Using Node.js to improve the performance of Mobile apps and Mobile web
Tom Hughes-Croucher (Jetpacks for Dinosaurs)
- Effect of latency on servers ... most people shield their front ends (nginx, varnish, etc) highly tuned for HTTP performance. Test tcp connection via helo in JS ... many servers take a looong time to kill that connection that asked for nothing.
- Event-driven frontends, placeholders and shared work resources - example of user no longer acking back back packets because they walked into a building and their radio signal is dead.
- Front-end MVC approach really sucks for the 1st page load.
- Bandwidth, latency, device capability
- Interesting: shoving innerhtml into the template appears to render much faster on mobile
- Node.js affords the options to pick either HTML rendering or JSON rendering depending on the need. HTML will be more efficient in many ways, however JSON will be "cheaper" in terms of bandwidth for the server and the client.
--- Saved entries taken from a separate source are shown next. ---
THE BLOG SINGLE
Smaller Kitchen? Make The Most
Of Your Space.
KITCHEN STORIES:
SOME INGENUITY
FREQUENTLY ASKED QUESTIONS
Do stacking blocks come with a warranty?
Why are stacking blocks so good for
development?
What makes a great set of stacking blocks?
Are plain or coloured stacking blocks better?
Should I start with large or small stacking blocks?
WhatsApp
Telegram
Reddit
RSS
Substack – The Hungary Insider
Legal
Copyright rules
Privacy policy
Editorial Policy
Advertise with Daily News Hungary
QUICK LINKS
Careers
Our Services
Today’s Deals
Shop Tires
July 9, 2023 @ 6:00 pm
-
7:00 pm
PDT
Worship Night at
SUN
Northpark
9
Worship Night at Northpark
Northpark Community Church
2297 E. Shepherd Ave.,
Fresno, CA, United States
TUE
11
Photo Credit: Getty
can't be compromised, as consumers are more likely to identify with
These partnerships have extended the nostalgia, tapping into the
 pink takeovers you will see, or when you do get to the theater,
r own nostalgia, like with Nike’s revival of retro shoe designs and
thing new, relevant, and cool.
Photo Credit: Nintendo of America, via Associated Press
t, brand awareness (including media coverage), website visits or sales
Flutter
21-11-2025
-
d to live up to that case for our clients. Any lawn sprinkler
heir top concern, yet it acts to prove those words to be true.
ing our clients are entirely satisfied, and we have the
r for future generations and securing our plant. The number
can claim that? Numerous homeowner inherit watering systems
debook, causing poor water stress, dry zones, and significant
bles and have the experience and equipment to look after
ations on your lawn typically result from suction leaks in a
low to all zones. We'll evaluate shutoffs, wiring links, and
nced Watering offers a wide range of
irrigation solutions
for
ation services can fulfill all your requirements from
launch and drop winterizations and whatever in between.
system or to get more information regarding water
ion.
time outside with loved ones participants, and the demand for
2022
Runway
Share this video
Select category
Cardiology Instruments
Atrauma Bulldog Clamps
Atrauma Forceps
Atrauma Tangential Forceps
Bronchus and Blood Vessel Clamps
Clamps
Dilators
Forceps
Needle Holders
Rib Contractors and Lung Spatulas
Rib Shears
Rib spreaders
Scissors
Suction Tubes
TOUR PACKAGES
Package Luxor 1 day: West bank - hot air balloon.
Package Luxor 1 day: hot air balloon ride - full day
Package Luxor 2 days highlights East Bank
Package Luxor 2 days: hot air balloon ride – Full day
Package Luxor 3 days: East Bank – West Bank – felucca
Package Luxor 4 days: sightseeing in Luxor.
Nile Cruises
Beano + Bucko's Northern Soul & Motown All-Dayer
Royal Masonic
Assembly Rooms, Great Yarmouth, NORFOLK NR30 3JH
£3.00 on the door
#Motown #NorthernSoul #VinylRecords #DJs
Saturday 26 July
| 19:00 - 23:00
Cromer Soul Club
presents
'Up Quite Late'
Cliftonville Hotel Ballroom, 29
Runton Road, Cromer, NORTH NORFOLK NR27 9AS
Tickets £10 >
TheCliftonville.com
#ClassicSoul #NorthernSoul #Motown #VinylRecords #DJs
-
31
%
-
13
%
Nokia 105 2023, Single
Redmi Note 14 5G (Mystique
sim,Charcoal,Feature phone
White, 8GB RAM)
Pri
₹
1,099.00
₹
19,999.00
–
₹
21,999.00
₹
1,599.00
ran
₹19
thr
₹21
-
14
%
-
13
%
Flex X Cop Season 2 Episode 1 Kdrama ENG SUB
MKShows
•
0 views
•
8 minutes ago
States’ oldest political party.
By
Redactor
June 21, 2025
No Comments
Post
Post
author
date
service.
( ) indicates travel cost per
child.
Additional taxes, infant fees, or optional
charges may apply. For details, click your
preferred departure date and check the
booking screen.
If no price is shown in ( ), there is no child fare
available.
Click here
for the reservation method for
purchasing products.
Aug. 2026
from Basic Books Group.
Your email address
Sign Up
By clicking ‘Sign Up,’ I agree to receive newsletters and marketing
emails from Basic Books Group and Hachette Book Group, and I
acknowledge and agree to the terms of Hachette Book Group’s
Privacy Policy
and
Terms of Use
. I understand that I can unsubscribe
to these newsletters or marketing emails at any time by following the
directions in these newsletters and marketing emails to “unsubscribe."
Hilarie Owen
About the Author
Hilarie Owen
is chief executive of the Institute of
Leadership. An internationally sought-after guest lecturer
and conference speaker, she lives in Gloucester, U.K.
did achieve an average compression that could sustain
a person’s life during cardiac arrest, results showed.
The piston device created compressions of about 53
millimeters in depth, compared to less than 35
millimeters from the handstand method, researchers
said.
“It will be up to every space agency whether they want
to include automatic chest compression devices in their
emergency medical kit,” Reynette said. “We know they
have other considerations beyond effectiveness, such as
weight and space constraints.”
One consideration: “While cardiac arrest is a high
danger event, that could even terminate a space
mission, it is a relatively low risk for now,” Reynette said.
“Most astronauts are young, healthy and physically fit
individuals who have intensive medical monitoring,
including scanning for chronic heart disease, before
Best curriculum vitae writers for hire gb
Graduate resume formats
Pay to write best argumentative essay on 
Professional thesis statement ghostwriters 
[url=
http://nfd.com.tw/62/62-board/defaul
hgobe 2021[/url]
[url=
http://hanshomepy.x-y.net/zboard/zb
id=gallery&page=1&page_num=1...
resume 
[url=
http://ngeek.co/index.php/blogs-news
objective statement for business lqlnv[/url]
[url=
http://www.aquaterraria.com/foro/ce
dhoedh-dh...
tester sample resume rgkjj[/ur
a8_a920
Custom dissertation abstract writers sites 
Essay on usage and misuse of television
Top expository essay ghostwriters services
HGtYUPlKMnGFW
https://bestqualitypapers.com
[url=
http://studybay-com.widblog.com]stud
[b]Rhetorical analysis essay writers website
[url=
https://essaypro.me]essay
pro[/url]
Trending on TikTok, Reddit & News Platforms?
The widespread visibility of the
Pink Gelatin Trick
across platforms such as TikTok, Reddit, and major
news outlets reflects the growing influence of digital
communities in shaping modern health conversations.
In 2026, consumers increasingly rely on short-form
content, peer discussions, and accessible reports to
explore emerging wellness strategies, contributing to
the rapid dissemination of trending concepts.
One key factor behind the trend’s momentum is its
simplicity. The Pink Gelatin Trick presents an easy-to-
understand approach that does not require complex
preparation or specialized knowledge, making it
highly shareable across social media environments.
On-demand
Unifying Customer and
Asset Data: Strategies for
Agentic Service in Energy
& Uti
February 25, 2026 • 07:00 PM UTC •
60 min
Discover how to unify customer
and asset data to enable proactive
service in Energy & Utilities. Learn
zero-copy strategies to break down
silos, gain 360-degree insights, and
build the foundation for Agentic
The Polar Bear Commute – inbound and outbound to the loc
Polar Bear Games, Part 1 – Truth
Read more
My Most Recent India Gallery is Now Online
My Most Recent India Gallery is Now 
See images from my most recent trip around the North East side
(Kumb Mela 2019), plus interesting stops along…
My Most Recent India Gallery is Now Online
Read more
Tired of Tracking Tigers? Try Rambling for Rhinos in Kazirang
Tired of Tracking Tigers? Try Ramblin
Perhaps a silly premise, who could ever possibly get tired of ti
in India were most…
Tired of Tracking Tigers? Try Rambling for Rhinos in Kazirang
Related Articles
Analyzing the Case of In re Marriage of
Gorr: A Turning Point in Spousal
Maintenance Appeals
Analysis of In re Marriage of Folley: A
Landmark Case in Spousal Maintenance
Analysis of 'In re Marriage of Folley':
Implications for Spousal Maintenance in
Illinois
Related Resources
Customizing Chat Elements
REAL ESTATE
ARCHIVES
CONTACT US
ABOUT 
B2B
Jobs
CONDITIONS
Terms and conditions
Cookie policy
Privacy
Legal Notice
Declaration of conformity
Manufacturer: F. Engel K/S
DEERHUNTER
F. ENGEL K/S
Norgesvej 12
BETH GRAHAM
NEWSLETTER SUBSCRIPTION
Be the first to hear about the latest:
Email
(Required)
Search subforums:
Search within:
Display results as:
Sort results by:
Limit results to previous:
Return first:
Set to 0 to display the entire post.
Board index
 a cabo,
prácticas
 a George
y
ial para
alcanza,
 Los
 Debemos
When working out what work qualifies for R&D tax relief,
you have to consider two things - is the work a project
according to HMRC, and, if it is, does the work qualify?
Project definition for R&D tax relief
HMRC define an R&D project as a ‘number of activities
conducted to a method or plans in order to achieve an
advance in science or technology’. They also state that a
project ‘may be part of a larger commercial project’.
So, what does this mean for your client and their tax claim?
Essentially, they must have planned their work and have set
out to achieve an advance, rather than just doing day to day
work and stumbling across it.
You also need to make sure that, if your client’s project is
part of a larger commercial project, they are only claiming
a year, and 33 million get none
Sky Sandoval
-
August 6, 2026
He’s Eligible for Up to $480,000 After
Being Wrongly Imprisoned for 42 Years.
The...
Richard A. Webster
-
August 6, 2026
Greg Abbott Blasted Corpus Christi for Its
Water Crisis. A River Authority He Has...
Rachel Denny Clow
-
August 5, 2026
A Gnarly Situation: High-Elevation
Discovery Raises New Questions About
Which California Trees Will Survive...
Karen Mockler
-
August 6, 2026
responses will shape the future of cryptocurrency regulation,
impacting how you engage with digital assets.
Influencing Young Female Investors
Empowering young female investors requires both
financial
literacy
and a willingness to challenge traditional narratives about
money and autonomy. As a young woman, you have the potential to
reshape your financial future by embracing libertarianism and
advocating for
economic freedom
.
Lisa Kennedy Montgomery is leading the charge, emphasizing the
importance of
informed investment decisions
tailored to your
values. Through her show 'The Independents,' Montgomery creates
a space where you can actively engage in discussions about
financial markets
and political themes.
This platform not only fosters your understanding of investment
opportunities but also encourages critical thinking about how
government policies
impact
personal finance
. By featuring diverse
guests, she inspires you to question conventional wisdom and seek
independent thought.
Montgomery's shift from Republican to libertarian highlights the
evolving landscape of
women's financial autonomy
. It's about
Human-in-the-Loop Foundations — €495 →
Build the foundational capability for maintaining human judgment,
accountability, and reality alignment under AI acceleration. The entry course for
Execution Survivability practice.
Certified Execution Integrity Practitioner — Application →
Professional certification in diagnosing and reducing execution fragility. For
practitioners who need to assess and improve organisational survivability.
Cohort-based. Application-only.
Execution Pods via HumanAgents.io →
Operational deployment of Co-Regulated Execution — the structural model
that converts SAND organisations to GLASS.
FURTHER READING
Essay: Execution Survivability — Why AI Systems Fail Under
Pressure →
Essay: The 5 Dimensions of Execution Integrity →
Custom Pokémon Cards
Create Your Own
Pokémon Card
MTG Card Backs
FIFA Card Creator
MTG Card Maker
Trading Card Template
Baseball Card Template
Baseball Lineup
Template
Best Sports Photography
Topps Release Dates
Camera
Rendering Slow? Too Much CSS3? Ask RSlow
Marcel Duran (Twitter Inc.)
David Calhoun (CBS Interactive)
- Reflows, slow perceived performance
- -prefix-free, LESS, SASS
- Scroller bookmarklet (Andy Edinborough) for debugging CSS3 performance
- Opera Dragonfly and Chrome Canary referenced
- iWebInspector
- Weinre
- Chrome Developer Tools allows export of timeline as JSON, rendering and painting (Chrome Canary)
- Cuzillion
- Hardware acceleration of image compositing a performance boost is seen for CSS background over img tag.
- utf8ify.com
- Use @font-face iconography, more performant than background image
- 24ways spinner CSS3 transitions?
Time To First Tweet
Dan Webb (Twitter Inc)
Rob Sayre (Twitter)
- Twitter performance improvements blog article: http://engineering.twitter.com/2012/05/improving-performance-on-twittercom.html
- Performance is highly contextual; neither server-side or client-side is correct
- Use navigtaion timing API using real user data; Twitter only captures a small percentage but it's an acceptable amount for guaging overall usability/expectations: connect, process, response, render.
- "Hydrating" tweets; only showing the stuff on the page that's cachable (ie. common pages primed) at first then showing more as needed
- Front-end templating: Mustache.js -> Hogan.js -> Pre-compiled (JS concatenated strings) vs. Server-side templating: Mustache.rb -> Eckersley -> Mustache.java (jvm)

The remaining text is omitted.